- Supplied data:

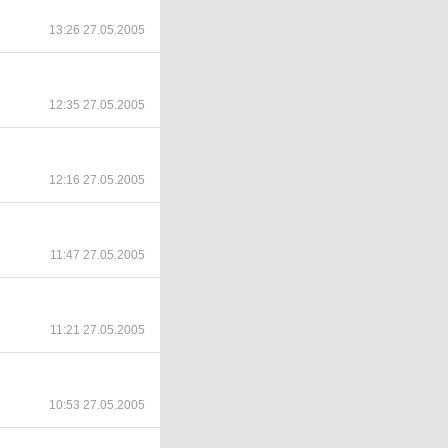
13:26 27.05.2005
12:35 27.05.2005
12:16 27.05.2005
11:47 27.05.2005
11:21 27.05.2005
10:53 27.05.2005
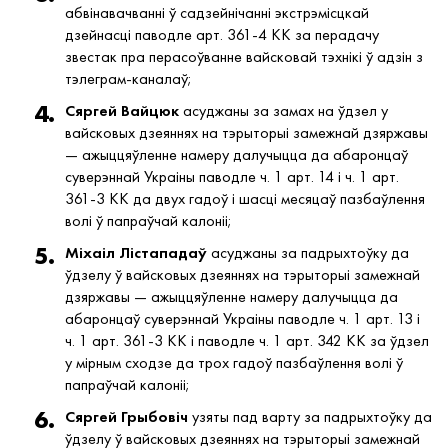
абвінавачванні ў садзейнічанні экстрэмісцкай
дзейнасці паводле арт. 361-4 КК за перадачу
звестак пра перасоўванне вайсковай тэхнікі ў адзін з
тэлеграм-каналаў;
Сяргей
Вайцюк
асуджаны за замах на ўдзел у
вайсковых дзеяннях на тэрыторыі замежнай дзяржавы
— ажыццяўленне намеру далучыцца да абаронцаў
суверэннай Украіны паводле ч. 1 арт. 14 і ч. 1 арт.
361-3 КК да двух гадоў і шасці месяцаў пазбаўлення
волі ў папраўчай калоніі;
Міхаіл
Лістападаў
асуджаны за падрыхтоўку да
ўдзелу ў вайсковых дзеяннях на тэрыторыі замежнай
дзяржавы — ажыццяўленне намеру далучыцца да
абаронцаў суверэннай Украіны паводле ч. 1 арт. 13 і
ч. 1 арт. 361-3 КК і паводле ч. 1 арт. 342 КК за ўдзел
у мірным сходзе да трох гадоў пазбаўлення волі ў
папраўчай калоніі;
Сяргей
Грыбовіч
узяты пад варту за падрыхтоўку да
ўдзелу ў вайсковых дзеяннях на тэрыторыі замежнай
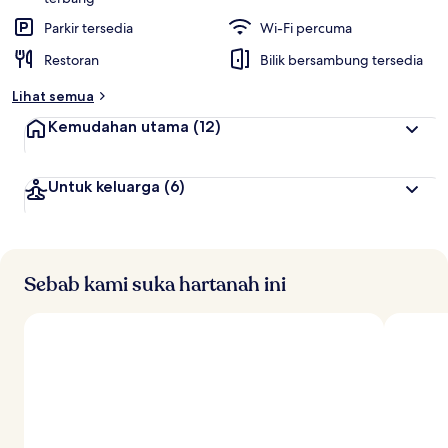
Parkir tersedia
Wi-Fi percuma
Restoran
Bilik bersambung tersedia
Lihat semua
Kemudahan utama
(12)
Untuk keluarga
(6)
Sebab kami suka hartanah ini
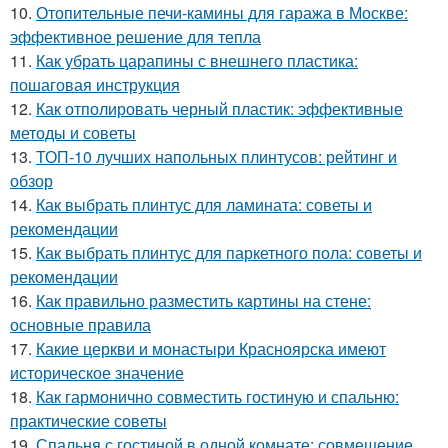
10.
Отопительные печи-камины для гаража в Москве:
эффективное решение для тепла
11.
Как убрать царапины с внешнего пластика:
пошаговая инструкция
12.
Как отполировать черный пластик: эффективные
методы и советы
13.
ТОП-10 лучших напольных плинтусов: рейтинг и
обзор
14.
Как выбрать плинтус для ламината: советы и
рекомендации
15.
Как выбрать плинтус для паркетного пола: советы и
рекомендации
16.
Как правильно разместить картины на стене:
основные правила
17.
Какие церкви и монастыри Красноярска имеют
историческое значение
18.
Как гармонично совместить гостиную и спальню:
практические советы
19.
Спальня с гостиной в одной комнате: совмещение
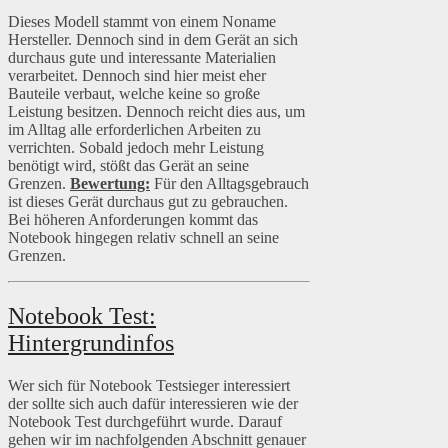
Dieses Modell stammt von einem Noname
Hersteller. Dennoch sind in dem Gerät an sich
durchaus gute und interessante Materialien
verarbeitet. Dennoch sind hier meist eher
Bauteile verbaut, welche keine so große
Leistung besitzen. Dennoch reicht dies aus, um
im Alltag alle erforderlichen Arbeiten zu
verrichten. Sobald jedoch mehr Leistung
benötigt wird, stößt das Gerät an seine
Grenzen.
Bewertung:
Für den Alltagsgebrauch
ist dieses Gerät durchaus gut zu gebrauchen.
Bei höheren Anforderungen kommt das
Notebook hingegen relativ schnell an seine
Grenzen.
Notebook Test:
Hintergrundinfos
Wer sich für Notebook Testsieger interessiert
der sollte sich auch dafür interessieren wie der
Notebook Test durchgeführt wurde. Darauf
gehen wir im nachfolgenden Abschnitt genauer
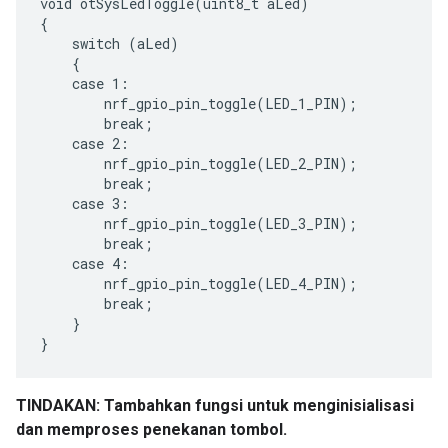
void otSysLedToggle(uint8_t aLed)

{

    switch (aLed)

    {

    case 1:

        nrf_gpio_pin_toggle(LED_1_PIN);

        break;

    case 2:

        nrf_gpio_pin_toggle(LED_2_PIN);

        break;

    case 3:

        nrf_gpio_pin_toggle(LED_3_PIN);

        break;

    case 4:

        nrf_gpio_pin_toggle(LED_4_PIN);

        break;

    }

TINDAKAN: Tambahkan fungsi untuk menginisialisasi
dan memproses penekanan tombol.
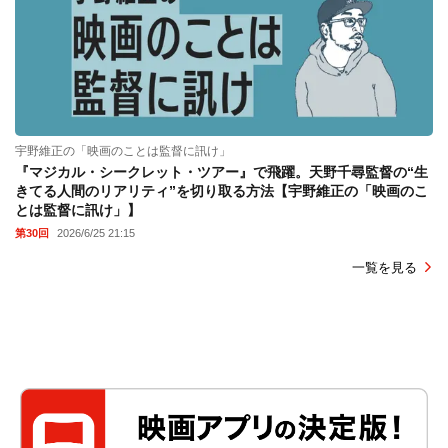
宇野維正の「映画のことは監督に訊け」
『マジカル・シークレット・ツアー』で飛躍。天野千尋監督の“生
きてる人間のリアリティ”を切り取る方法【宇野維正の「映画のこ
とは監督に訊け」】
第30回
2026/6/25 21:15
一覧を見る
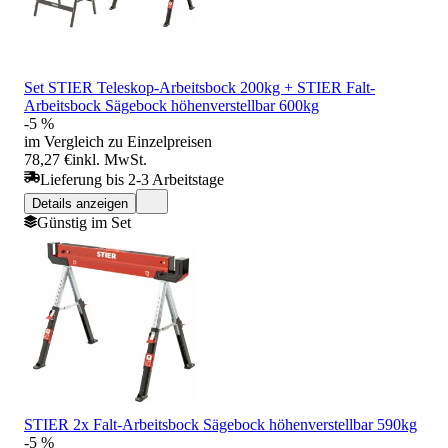
Set STIER Teleskop-Arbeitsbock 200kg + STIER Falt-
Arbeitsbock Sägebock höhenverstellbar 600kg
-5 %
im Vergleich zu Einzelpreisen
78,27 €
inkl. MwSt.
Lieferung bis 2-3 Arbeitstage
Details anzeigen
Günstig im Set
STIER 2x Falt-Arbeitsbock Sägebock höhenverstellbar 590kg
-5 %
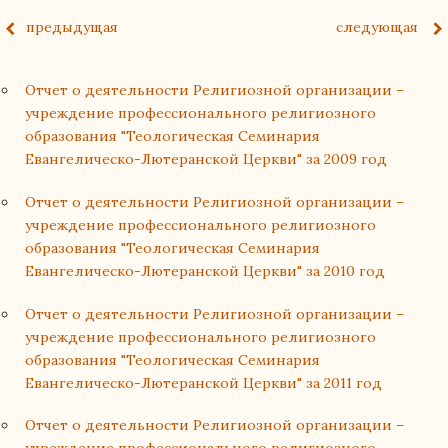
предыдущая
следующая
Отчет о деятельности Религиозной организации –
учреждение профессионального религиозного
образования "Теологическая Семинария
Евангелическо-Лютеранской Церкви" за 2009 год
Отчет о деятельности Религиозной организации –
учреждение профессионального религиозного
образования "Теологическая Семинария
Евангелическо-Лютеранской Церкви" за 2010 год
Отчет о деятельности Религиозной организации –
учреждение профессионального религиозного
образования "Теологическая Семинария
Евангелическо-Лютеранской Церкви" за 2011 год
Отчет о деятельности Религиозной организации –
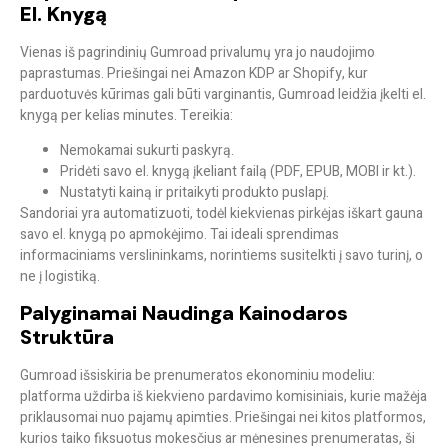
El. Knygą
Vienas iš pagrindinių Gumroad privalumų yra jo naudojimo
paprastumas. Priešingai nei Amazon KDP ar Shopify, kur
parduotuvės kūrimas gali būti varginantis, Gumroad leidžia
įkelti el.
knygą per kelias minutes
. Tereikia:
Nemokamai sukurti paskyrą.
Pridėti savo el. knygą įkeliant failą (PDF, EPUB, MOBI ir kt.).
Nustatyti kainą ir pritaikyti produkto puslapį.
Sandoriai yra automatizuoti, todėl kiekvienas pirkėjas iškart gauna
savo el. knygą po apmokėjimo. Tai ideali sprendimas
informaciniams verslininkams, norintiems susitelkti į savo turinį, o
ne į logistiką.
Palyginamai Naudinga Kainodaros
Struktūra
Gumroad išsiskiria
be prenumeratos ekonominiu modeliu
:
platforma uždirba iš kiekvieno pardavimo komisiniais, kurie mažėja
priklausomai nuo pajamų apimties. Priešingai nei kitos platformos,
kurios taiko fiksuotus mokesčius ar mėnesines prenumeratas, ši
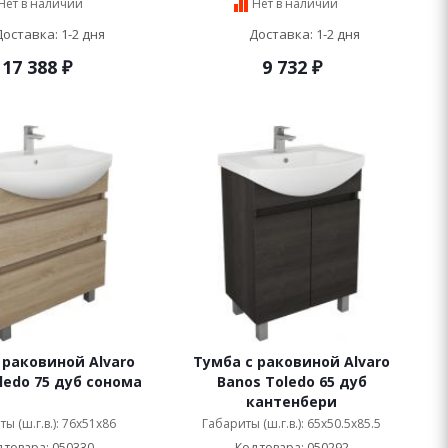
Нет в наличии
Нет в наличии
Доставка: 1-2 дня
Доставка: 1-2 дня
17 388
₽
9 732
₽
 раковиной Alvaro
Тумба с раковиной Alvaro
ledo 75 дуб сонома
Banos Toledo 65 дуб
кантенбери
ы (ш.г.в.): 76x51x86
Габариты (ш.г.в.): 65x50.5x85.5
 товара: 050330
Код товара: 050292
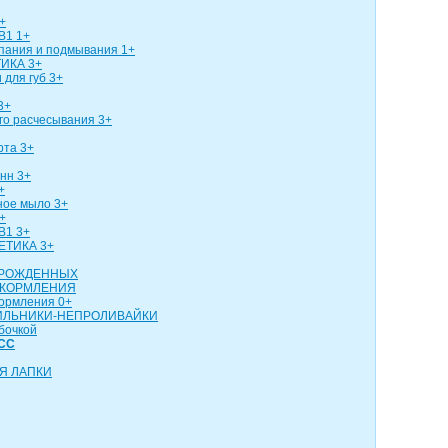
+
В1 1+
упания и подмывания 1+
ИКА 3+
 для губ 3+
3+
го расчесывания 3+
рта 3+
нн 3+
+
ное мыло 3+
+
В1 3+
ЕТИКА 3+
ОРОЖДЕННЫХ
 КОРМЛЕНИЯ
кормления 0+
ИЛЬНИКИ-НЕПРОЛИВАЙКИ
бочкой
СС
Я ЛАПКИ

- Task to complete: Note how many lines of the material hold the word "Украіны", then state that number alone.

- Answer for the task: 2